Technology

Amazon's Widescreen Kindle DX: Winners and Losers


As e-book rivals look on and early adopters wonder if they'll get discounts, advertisers who hoped the device would serve ads are left out

Amazon (AMZN) Chief Executive Jeff Bezos makes no bones in singling out a group likely to lose out as a result of the introduction of the company's new e-book reader: ink sellers. The Kindle DX, unveiled in New York on May 6, features a 9.7-inch screen designed to make it easier to read electronic versions of newspapers, magazines, and educational textbooks.

With a bigger screen than previous iterations, this Kindle is also intended for reading PDFs and other documents frequently printed on paper. If users are reading electronic versions of documents, they may not need to print as many. That in turn may curb demand for the toner cartridges Bezos laughingly referred to in remarks to journalists as "evil companions."

But purveyors of high-priced printer ink may not be the only ones on the losing side of the new Kindle. At least for now, advertisers appear to have been cut out of the Kindle picture. Early in May, when rumors began circulating that a new Kindle was on its way, the advertising industry speculated that it might contain space for digitized marketing messages. Publishers such as The New York Times (NYT) or The Huffington Post news-and-blog site, the thinking went, might be able to channel ads based on a reader's geographic location or characteristics that could be gleaned from their use of the Kindle DX, says Garner (IT) analyst Mike McGuire.

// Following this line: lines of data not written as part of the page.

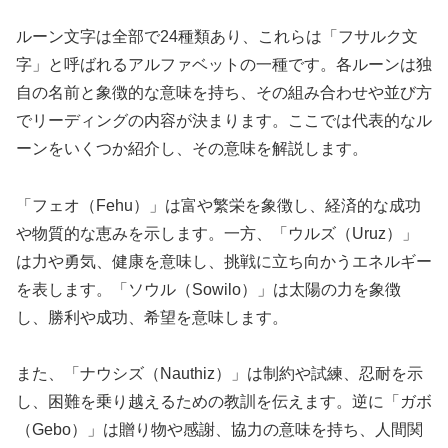
ルーン文字は全部で24種類あり、これらは「フサルク文
字」と呼ばれるアルファベットの一種です。各ルーンは独
自の名前と象徴的な意味を持ち、その組み合わせや並び方
でリーディングの内容が決まります。ここでは代表的なル
ーンをいくつか紹介し、その意味を解説します。
「フェオ（Fehu）」は富や繁栄を象徴し、経済的な成功
や物質的な恵みを示します。一方、「ウルズ（Uruz）」
は力や勇気、健康を意味し、挑戦に立ち向かうエネルギー
を表します。「ソウル（Sowilo）」は太陽の力を象徴
し、勝利や成功、希望を意味します。
また、「ナウシズ（Nauthiz）」は制約や試練、忍耐を示
し、困難を乗り越えるための教訓を伝えます。逆に「ガボ
（Gebo）」は贈り物や感謝、協力の意味を持ち、人間関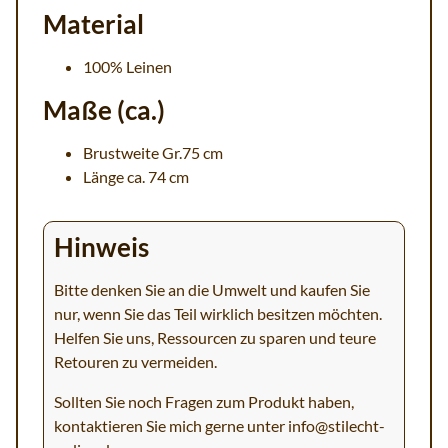
Material
100% Leinen
Maße (ca.)
Brustweite Gr.75 cm
Länge ca. 74 cm
Hinweis
Bitte denken Sie an die Umwelt und kaufen Sie
nur, wenn Sie das Teil wirklich besitzen möchten.
Helfen Sie uns, Ressourcen zu sparen und teure
Retouren zu vermeiden.
Sollten Sie noch Fragen zum Produkt haben,
kontaktieren Sie mich gerne unter
info@stilecht-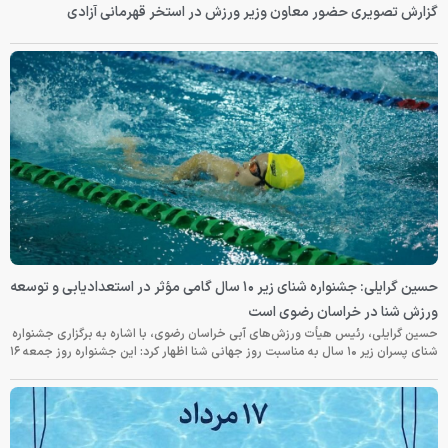
گزارش تصویری حضور معاون وزیر ورزش در استخر قهرمانی آزادی
حسین گرایلی: جشنواره شنای زیر ۱۰ سال گامی مؤثر در استعدادیابی و توسعه
ورزش شنا در خراسان رضوی است
حسین گرایلی، رئیس هیأت ورزش‌های آبی خراسان رضوی، با اشاره به برگزاری جشنواره
شنای پسران زیر ۱۰ سال به مناسبت روز جهانی شنا اظهار کرد: این جشنواره روز جمعه‌ ۱۶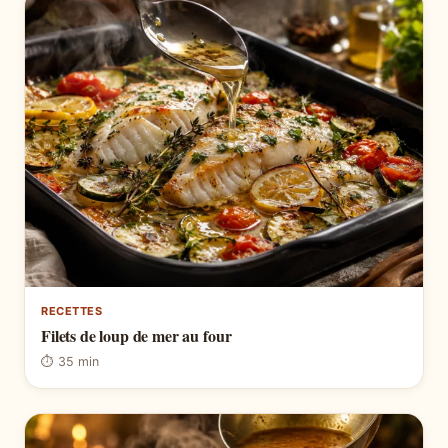
RECETTES
Filets de loup de mer au four
⏱ 35 min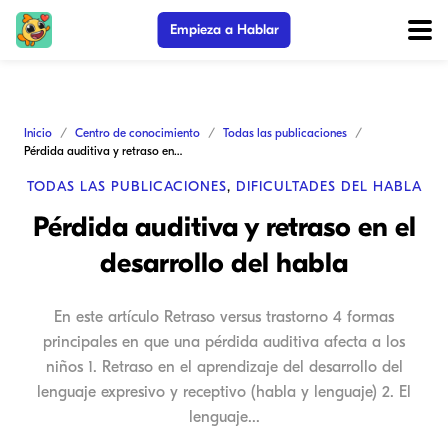
Empieza a Hablar
Inicio
Centro de conocimiento
Todas las publicaciones
Pérdida auditiva y retraso en el desarrollo del habla
TODAS LAS PUBLICACIONES
,
DIFICULTADES DEL HABLA
Pérdida auditiva y retraso en el
desarrollo del habla
En este artículo Retraso versus trastorno 4 formas
principales en que una pérdida auditiva afecta a los
niños 1. Retraso en el aprendizaje del desarrollo del
lenguaje expresivo y receptivo (habla y lenguaje) 2. El
lenguaje...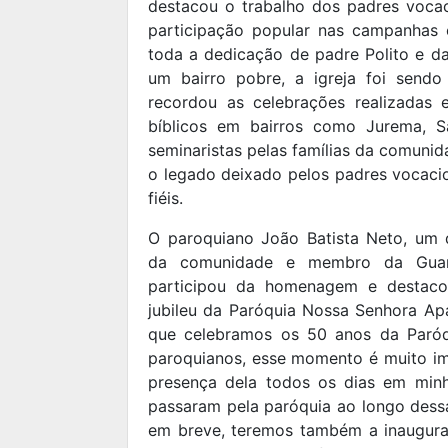
destacou o trabalho dos padres vocaci
participação popular nas campanhas 
toda a dedicação de padre Polito e d
um bairro pobre, a igreja foi sendo
recordou as celebrações realizadas
bíblicos em bairros como Jurema, S
seminaristas pelas famílias da comunid
o legado deixado pelos padres vocacio
fiéis.
O paroquiano João Batista Neto, um d
da comunidade e membro da Guar
participou da homenagem e destac
jubileu da Paróquia Nossa Senhora Apa
que celebramos os 50 anos da Paróq
paroquianos, esse momento é muito im
presença dela todos os dias em min
passaram pela paróquia ao longo dessa
em breve, teremos também a inaugura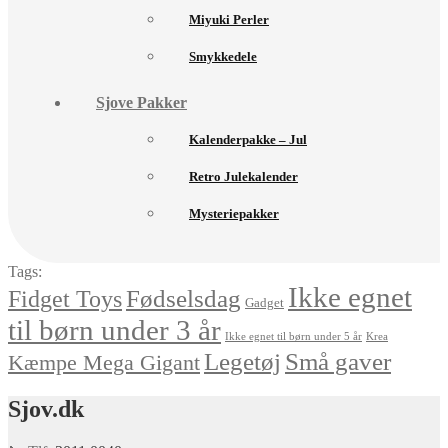
Miyuki Perler
Smykkedele
Sjove Pakker
Kalenderpakke – Jul
Retro Julekalender
Mysteriepakker
Tags:
Ikke egnet
Fødselsdag
Fidget Toys
Gadget
til børn under 3 år
Ikke egnet til børn under 5 år
Krea
Små gaver
Legetøj
Kæmpe Mega Gigant
Sjov.dk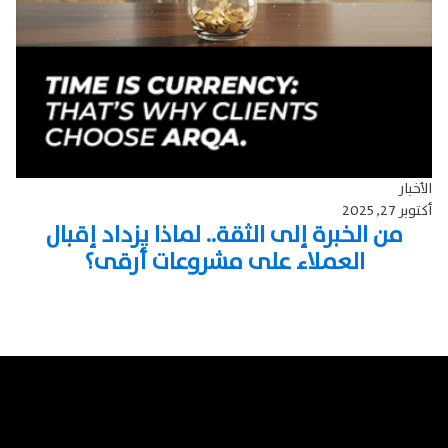
الأخبار
أكتوبر 27, 2025
من الخبرة إلى الثقة.. لماذا يزداد إقبال
العملاء على مشروعات أرقى؟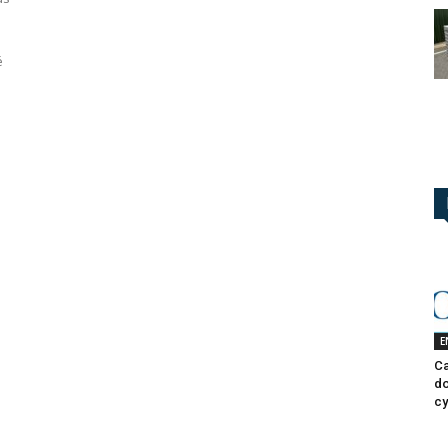
é
E
Ca
do
cy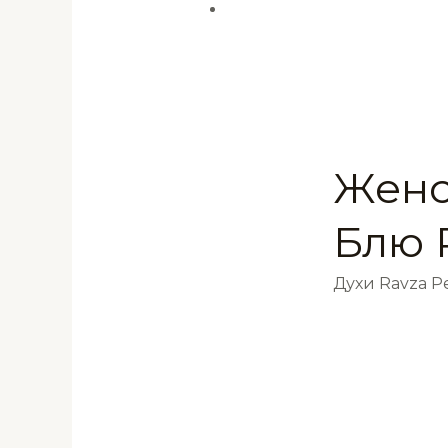
Женс
Блю 
Духи Ravza 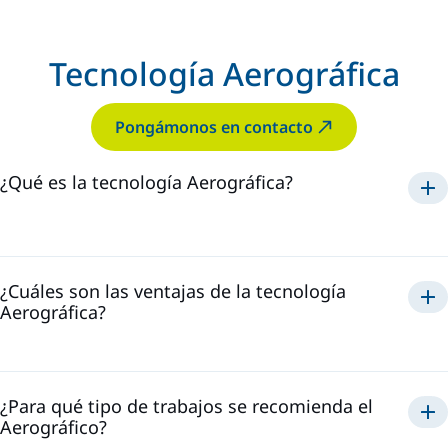
Tecnología Aerográfica
Pongámonos en contacto
¿Qué es la tecnología Aerográfica?
Aerográfica
¿Cuáles son las ventajas de la tecnología
Aerográfica?
Aerográfico
¿Para qué tipo de trabajos se recomienda el
Aerográfico?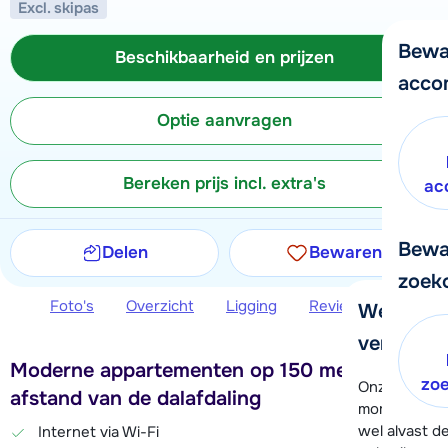
Excl. skipas
Bewa
Beschikbaarheid en prijzen
acco
Optie aanvragen
Bereken prijs incl. extra's
ac
Bewa
Delen
Bewaren
zoek
Foto's
Overzicht
Ligging
Reviews
Beschi
We helpe
verder!
Moderne appartementen op 150 meter
zo
Onze klanten
afstand van de dalafdaling
moment hela
wel alvast d
Internet via Wi-Fi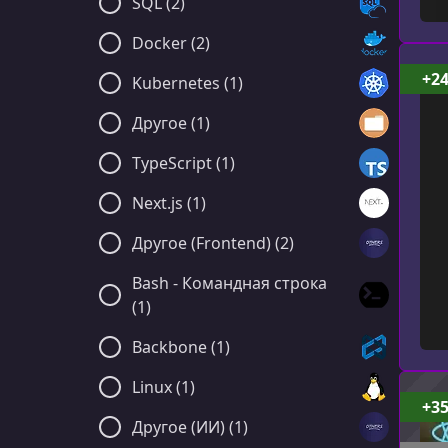
SQL (2)
Docker (2)
+2
Kubernetes (1)
Другое (1)
TypeScript (1)
Next.js (1)
Другое (Frontend) (2)
Bash - Командная строка
(1)
Backbone (1)
Linux (1)
+3
Другое (ИИ) (1)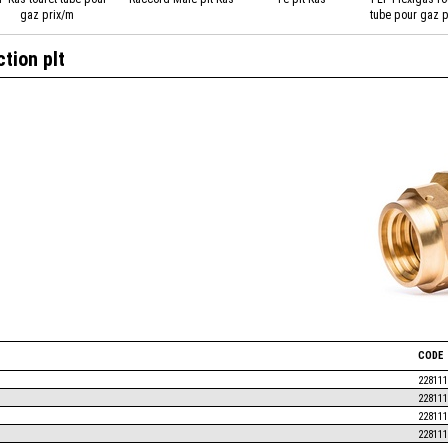
gaz prix/m
tube pour gaz p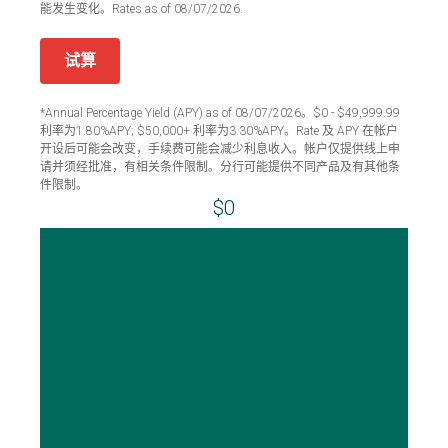
能发生变化。Rates as of 08/07/2026.
试算
*Annual Percentage Yield (APY) as of 08/07/2026。$0 - $49,999.99
利率为1.80%APY; $50,000+ 利率为3.30%APY。Rate 及 APY 在帐户
开设后可能会改变，手续费可能会减少利息收入。帐户仅提供线上申
请并须经批准，有相关条件限制。分行可能提供不同产品及有其他条
件限制。
$0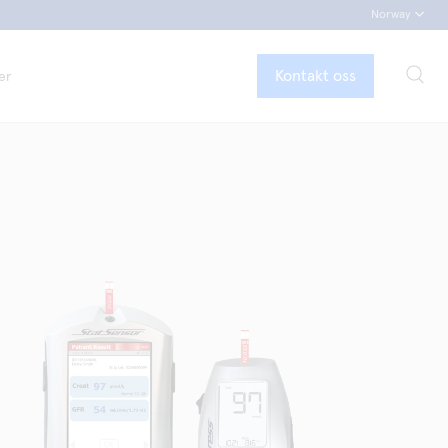
Norway
Kontakt oss
er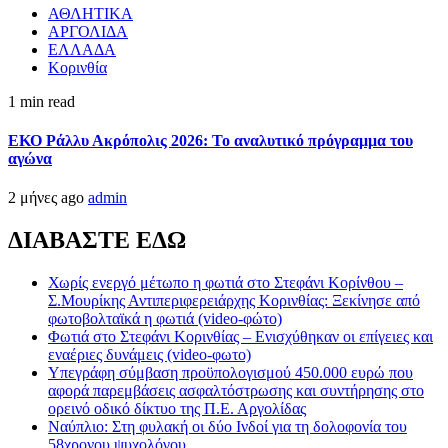
ΑΘΛΗΤΙΚΑ
ΑΡΓΟΛΙΔΑ
ΕΛΛΑΔΑ
Κορινθία
1 min read
ΕΚΟ Ράλλυ Ακρόπολις 2026: Το αναλυτικό πρόγραμμα του
αγώνα
2 μήνες ago
admin
ΔΙΑΒΑΣΤΕ ΕΔΩ
Χωρίς ενεργό μέτωπο η φωτιά στο Στεφάνι Κορίνθου –
Σ.Μουρίκης Αντιπεριφερειάρχης Κορινθίας: Ξεκίνησε από
φωτοβολταϊκά η φωτιά (video-φώτο)
Φωτιά στο Στεφάνι Κορινθίας – Ενισχύθηκαν οι επίγειες και
εναέριες δυνάμεις (video-φωτο)
Υπεγράφη σύμβαση προϋπολογισμού 450.000 ευρώ που
αφορά παρεμβάσεις ασφαλτόστρωσης και συντήρησης στο
ορεινό οδικό δίκτυο της Π.Ε. Αργολίδας
Ναύπλιο: Στη φυλακή οι δύο Ινδοί για τη δολοφονία του
58χρονου ψυχολόγου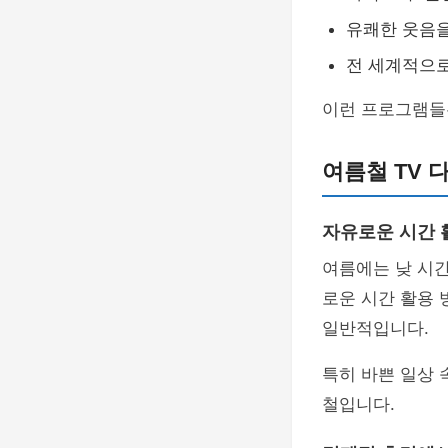
유쾌한 웃음을
전 세계적으로
이런 프로그램들
여름철 TV 
자유로운 시간 
여름에는 낮 시간
로운 시간 활용 
일반적입니다.
특히 바쁜 일상 
철입니다.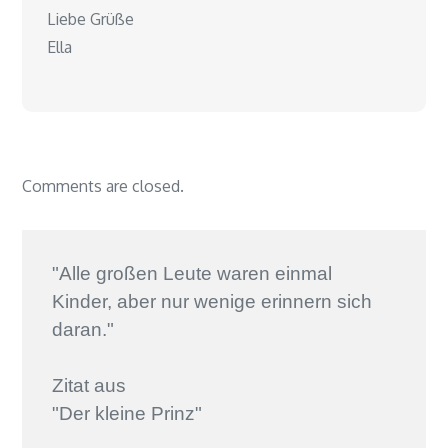
Liebe Grüße
Ella
Comments are closed.
"Alle großen Leute waren einmal
Kinder, aber nur wenige erinnern sich
daran."
Zitat aus
"Der kleine Prinz"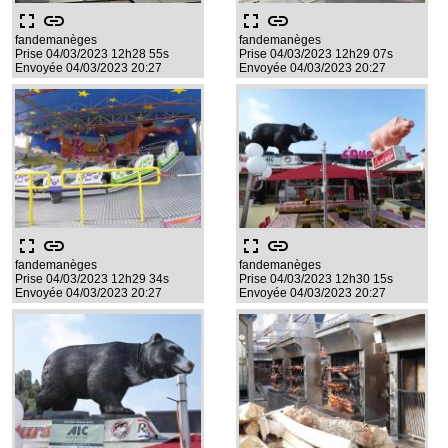
fullscreen
link
fullscreen
link
fandemanèges
fandemanèges
Prise 04/03/2023 12h28 55s
Prise 04/03/2023 12h29 07s
Envoyée 04/03/2023 20:27
Envoyée 04/03/2023 20:27
fullscreen
link
fullscreen
link
fandemanèges
fandemanèges
Prise 04/03/2023 12h29 34s
Prise 04/03/2023 12h30 15s
Envoyée 04/03/2023 20:27
Envoyée 04/03/2023 20:27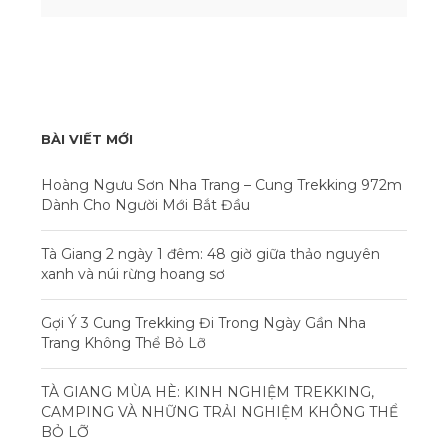
BÀI VIẾT MỚI
Hoàng Ngưu Sơn Nha Trang – Cung Trekking 972m
Dành Cho Người Mới Bắt Đầu
Tà Giang 2 ngày 1 đêm: 48 giờ giữa thảo nguyên
xanh và núi rừng hoang sơ
Gợi Ý 3 Cung Trekking Đi Trong Ngày Gần Nha
Trang Không Thể Bỏ Lỡ
TÀ GIANG MÙA HÈ: KINH NGHIỆM TREKKING,
CAMPING VÀ NHỮNG TRẢI NGHIỆM KHÔNG THỂ
BỎ LỠ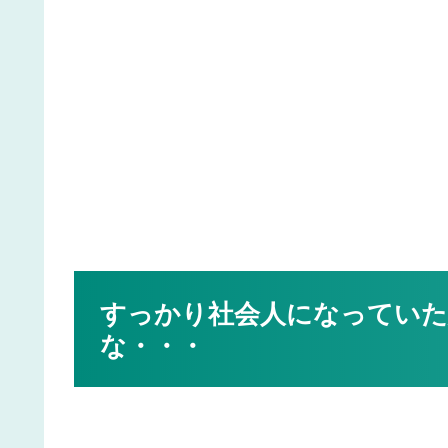
すっかり社会人になっていた
な・・・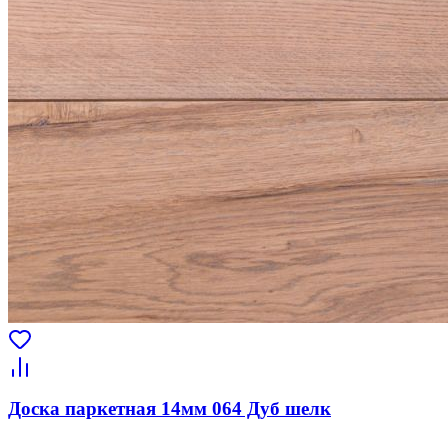
Доска паркетная 14мм 064 Дуб шелк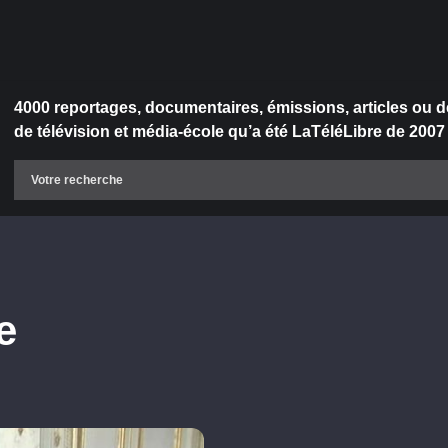
4000 reportages, documentaires, émissions, articles ou d
de télévision et média-école qu’a été LaTéléLibre de 2007
e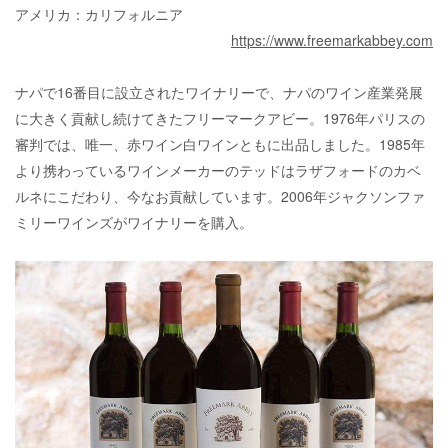
アメリカ：カリフォルニア
https://www.freemarkabbey.com
ナパで16番目に設立されたワイナリーで、ナパのワイン産業発展
に大きく貢献し続けてきたフリーマークアビー。1976年パリスの
審判では、唯一、赤ワイン白ワインともに出品しました。1985年
より携わっているワインメーカーのテッドはラザフォードのカベ
ルネにこだわり、今なお貢献しています。2006年ジャクソンファ
ミリーワインズがワイナリーを購入。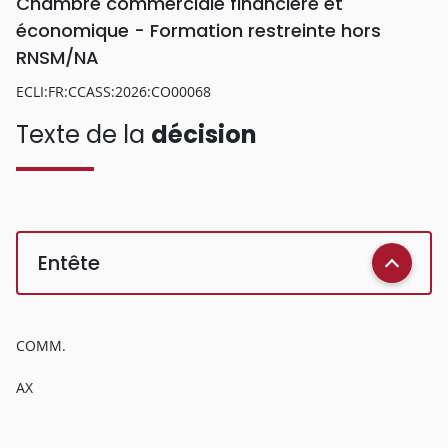
Chambre commerciale financière et
économique - Formation restreinte hors
RNSM/NA
ECLI:FR:CCASS:2026:CO00068
Texte de la
décision
Entête
COMM.
AX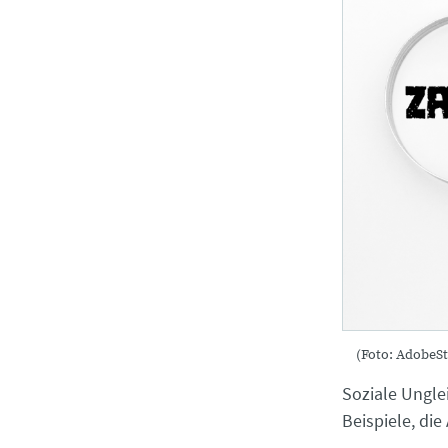
(Foto: AdobeS
Soziale Ungle
Beispiele, di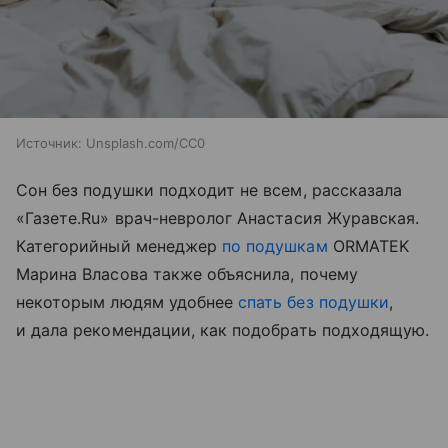
Источник:
Unsplash.com/CC0
Сон без подушки подходит не всем, рассказала
«Газете.Ru» врач-невролог Анастасия Журавская.
Категорийный менеджер
по подушкам
ORMATEK
Марина Власова также объяснила, почему
некоторым людям удобнее
спать без подушки
,
и дала рекомендации, как подобрать подходящую.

No mention of advertisers was made at the product's launch. "Is there an opportunity for advertising? It wasn't brought up," McGuire says. That likely means it won't happen in the foreseeable future. An Amazon spokesman confirms that no method for serving ads on the device is currently in place.

no deal for existing owners

And what of the owners of smaller, previously introduced Kindle devices? Do they get any discount on the new Kindle, which after all was unveiled less than three months after the most recent iteration, the Kindle 2? "I'm sure some of those people would want the option of having a device that's bigger and has extra capabilities," says Michael Norris, analyst at media researcher Simba Information. According to Jay Marine, Amazon's director of product management, "There's no special deal that we're offering today" to existing Kindle owners, such as a store credit or trade-in offer.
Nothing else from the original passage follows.